▶ [Exercise prompt]: Your answer should be the number of lines in the listing that hold the string "Customers", with no other words.

#### Provided records ####

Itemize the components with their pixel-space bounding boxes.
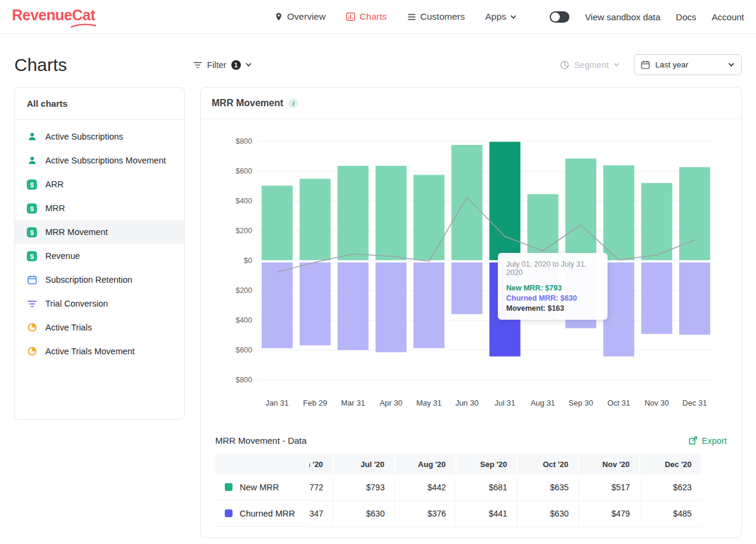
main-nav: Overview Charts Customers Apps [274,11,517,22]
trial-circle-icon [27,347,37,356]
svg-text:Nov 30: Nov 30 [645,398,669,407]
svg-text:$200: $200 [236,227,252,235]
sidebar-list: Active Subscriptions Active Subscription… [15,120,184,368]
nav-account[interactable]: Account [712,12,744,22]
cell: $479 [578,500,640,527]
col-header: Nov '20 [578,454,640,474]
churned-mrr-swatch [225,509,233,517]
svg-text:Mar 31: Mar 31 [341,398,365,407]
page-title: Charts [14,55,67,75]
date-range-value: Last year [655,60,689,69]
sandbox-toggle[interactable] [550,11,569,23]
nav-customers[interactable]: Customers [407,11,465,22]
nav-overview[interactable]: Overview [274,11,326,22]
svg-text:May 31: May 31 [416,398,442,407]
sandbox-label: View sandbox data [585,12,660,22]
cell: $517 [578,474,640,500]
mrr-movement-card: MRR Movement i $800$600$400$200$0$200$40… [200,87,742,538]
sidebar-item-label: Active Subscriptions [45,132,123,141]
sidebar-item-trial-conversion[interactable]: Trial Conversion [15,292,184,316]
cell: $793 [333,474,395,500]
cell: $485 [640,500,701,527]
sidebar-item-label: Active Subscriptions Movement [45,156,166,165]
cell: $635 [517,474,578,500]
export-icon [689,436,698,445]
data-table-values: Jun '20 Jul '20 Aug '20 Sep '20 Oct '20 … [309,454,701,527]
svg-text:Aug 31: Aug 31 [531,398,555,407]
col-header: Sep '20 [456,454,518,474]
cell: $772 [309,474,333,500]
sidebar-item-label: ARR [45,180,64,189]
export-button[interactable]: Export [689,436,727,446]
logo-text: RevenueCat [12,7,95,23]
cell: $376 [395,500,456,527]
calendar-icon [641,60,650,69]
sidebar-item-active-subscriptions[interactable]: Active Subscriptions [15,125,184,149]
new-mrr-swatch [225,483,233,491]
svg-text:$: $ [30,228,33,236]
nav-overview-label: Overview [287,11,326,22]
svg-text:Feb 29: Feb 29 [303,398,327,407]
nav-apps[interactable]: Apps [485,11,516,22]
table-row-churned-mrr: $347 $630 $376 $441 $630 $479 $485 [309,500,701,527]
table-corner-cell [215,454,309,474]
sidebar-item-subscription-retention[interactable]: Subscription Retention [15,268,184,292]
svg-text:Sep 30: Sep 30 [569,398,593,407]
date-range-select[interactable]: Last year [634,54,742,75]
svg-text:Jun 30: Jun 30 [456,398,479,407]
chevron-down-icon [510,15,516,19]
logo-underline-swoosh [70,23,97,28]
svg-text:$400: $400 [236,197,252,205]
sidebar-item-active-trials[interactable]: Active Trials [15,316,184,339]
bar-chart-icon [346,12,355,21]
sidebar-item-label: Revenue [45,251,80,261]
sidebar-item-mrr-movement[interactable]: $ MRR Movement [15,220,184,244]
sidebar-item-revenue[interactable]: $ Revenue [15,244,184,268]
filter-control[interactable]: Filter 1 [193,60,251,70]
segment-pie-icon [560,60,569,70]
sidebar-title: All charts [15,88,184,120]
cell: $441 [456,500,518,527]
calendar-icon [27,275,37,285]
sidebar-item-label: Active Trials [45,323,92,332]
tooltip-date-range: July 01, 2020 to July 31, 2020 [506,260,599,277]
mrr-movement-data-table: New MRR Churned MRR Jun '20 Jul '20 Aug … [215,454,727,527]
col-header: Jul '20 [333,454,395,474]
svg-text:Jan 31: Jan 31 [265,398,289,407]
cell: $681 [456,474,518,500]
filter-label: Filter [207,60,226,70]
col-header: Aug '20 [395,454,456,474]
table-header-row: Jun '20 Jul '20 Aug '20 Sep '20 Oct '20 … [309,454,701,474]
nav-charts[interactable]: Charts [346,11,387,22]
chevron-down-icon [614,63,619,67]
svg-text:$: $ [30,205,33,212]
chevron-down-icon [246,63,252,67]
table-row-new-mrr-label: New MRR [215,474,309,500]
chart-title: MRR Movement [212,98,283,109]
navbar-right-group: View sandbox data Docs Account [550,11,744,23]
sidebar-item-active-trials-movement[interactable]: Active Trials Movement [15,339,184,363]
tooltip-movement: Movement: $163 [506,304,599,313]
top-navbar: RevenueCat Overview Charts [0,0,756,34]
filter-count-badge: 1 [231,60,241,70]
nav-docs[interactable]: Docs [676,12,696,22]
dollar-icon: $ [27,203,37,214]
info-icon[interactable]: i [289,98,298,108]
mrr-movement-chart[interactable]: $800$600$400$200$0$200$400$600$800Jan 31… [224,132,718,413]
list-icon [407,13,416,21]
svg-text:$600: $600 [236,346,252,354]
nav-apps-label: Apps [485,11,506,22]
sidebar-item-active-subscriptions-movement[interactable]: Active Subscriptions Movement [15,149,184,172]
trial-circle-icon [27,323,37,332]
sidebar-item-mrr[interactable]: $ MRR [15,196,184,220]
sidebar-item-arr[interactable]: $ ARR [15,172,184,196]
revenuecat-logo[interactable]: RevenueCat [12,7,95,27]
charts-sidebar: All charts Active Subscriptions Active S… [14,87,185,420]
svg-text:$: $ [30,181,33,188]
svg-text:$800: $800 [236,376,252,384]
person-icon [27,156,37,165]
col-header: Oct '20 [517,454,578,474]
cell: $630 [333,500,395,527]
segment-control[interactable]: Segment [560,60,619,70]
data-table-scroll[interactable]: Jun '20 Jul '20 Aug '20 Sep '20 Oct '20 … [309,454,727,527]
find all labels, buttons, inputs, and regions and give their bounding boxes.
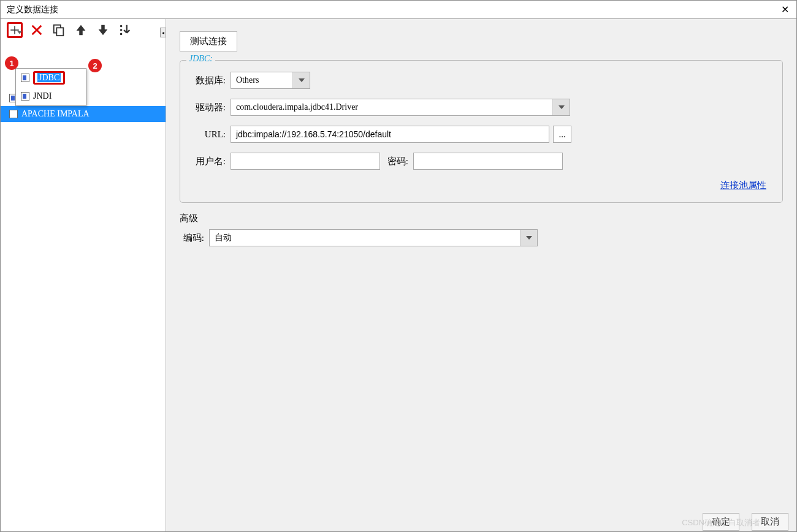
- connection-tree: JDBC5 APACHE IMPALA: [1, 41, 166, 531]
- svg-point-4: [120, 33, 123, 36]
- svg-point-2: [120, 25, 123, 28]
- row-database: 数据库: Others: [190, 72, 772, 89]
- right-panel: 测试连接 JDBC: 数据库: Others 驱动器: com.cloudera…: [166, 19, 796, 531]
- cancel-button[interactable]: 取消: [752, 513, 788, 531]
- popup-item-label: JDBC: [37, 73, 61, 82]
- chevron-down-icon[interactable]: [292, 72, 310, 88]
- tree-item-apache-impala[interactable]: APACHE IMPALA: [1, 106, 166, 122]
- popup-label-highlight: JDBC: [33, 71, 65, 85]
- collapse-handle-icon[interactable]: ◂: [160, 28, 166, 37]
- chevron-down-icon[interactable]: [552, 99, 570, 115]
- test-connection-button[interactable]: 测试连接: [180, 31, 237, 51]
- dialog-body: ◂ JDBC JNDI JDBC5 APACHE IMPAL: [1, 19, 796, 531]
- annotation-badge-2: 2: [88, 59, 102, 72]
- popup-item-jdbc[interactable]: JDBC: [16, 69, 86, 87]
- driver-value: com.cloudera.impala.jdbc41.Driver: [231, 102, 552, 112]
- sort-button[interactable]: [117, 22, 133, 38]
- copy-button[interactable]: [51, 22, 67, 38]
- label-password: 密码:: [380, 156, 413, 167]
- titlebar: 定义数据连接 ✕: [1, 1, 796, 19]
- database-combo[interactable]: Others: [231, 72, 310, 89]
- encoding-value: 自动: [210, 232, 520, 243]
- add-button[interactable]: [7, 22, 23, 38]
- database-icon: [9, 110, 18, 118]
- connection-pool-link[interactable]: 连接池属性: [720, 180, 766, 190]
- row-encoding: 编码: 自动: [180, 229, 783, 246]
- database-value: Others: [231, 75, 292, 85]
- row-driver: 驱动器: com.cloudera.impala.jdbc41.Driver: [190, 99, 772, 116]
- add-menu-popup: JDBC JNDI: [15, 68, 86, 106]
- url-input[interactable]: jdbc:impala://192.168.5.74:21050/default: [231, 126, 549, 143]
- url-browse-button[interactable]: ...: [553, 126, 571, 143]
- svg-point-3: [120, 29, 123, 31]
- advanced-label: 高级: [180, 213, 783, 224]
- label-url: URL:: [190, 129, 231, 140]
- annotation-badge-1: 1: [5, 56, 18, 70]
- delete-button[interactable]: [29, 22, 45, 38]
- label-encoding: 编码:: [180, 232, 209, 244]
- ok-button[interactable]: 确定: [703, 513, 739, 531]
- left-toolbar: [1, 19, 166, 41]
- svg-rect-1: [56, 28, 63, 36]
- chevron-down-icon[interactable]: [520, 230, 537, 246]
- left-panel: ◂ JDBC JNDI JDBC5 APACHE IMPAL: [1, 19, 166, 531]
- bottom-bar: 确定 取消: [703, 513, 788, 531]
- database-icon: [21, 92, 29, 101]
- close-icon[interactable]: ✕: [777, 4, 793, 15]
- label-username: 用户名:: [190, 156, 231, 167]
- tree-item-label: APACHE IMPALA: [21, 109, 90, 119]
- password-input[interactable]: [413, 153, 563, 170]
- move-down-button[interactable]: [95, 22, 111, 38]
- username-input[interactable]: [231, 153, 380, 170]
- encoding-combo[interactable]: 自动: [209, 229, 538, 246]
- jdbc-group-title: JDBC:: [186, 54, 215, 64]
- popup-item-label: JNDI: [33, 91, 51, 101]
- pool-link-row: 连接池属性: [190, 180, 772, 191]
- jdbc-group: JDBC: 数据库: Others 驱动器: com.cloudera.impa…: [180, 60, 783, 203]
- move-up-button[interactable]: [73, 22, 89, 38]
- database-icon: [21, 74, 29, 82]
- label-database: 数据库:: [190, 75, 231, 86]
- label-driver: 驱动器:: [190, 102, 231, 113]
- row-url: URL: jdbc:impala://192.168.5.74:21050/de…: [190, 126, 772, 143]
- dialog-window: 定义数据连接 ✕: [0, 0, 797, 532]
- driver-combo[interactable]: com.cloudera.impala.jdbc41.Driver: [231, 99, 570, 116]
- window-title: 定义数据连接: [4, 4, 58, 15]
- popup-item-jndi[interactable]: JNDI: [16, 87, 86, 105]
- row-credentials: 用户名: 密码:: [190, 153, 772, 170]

####

▶ [Written response]: 2